- [Dataset records]
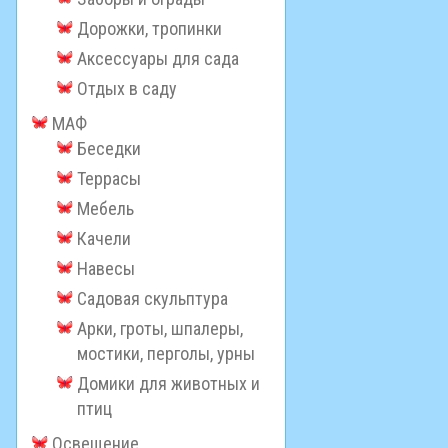
Дорожки, тропинки
Аксессуары для сада
Отдых в саду
МАФ
Беседки
Террасы
Мебель
Качели
Навесы
Садовая скульптура
Арки, гроты, шпалеры,
мостики, перголы, урны
Домики для животных и
птиц
Освещение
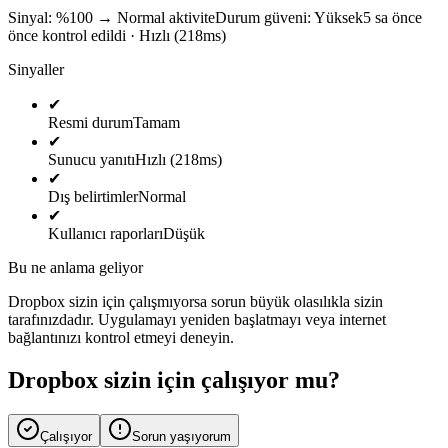
Sinyal: %100
→
Normal aktivite
Durum güveni:
Yüksek
5 sa önce
önce kontrol edildi · Hızlı (218ms)
Sinyaller
✔
Resmi durum
Tamam
✔
Sunucu yanıtı
Hızlı (218ms)
✔
Dış belirtimler
Normal
✔
Kullanıcı raporları
Düşük
Bu ne anlama geliyor
Dropbox sizin için çalışmıyorsa sorun büyük olasılıkla sizin
tarafınızdadır. Uygulamayı yeniden başlatmayı veya internet
bağlantınızı kontrol etmeyi deneyin.
Dropbox sizin için çalışıyor mu?
Çalışıyor
Sorun yaşıyorum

- [Exercise aim] Once you find the string "Dropbox" in a line of the records, copy that line.

- [Task answer]
Dropbox sizin için çalışmıyorsa sorun büyük olasılıkla sizin
Dropbox sizin için çalışıyor mu?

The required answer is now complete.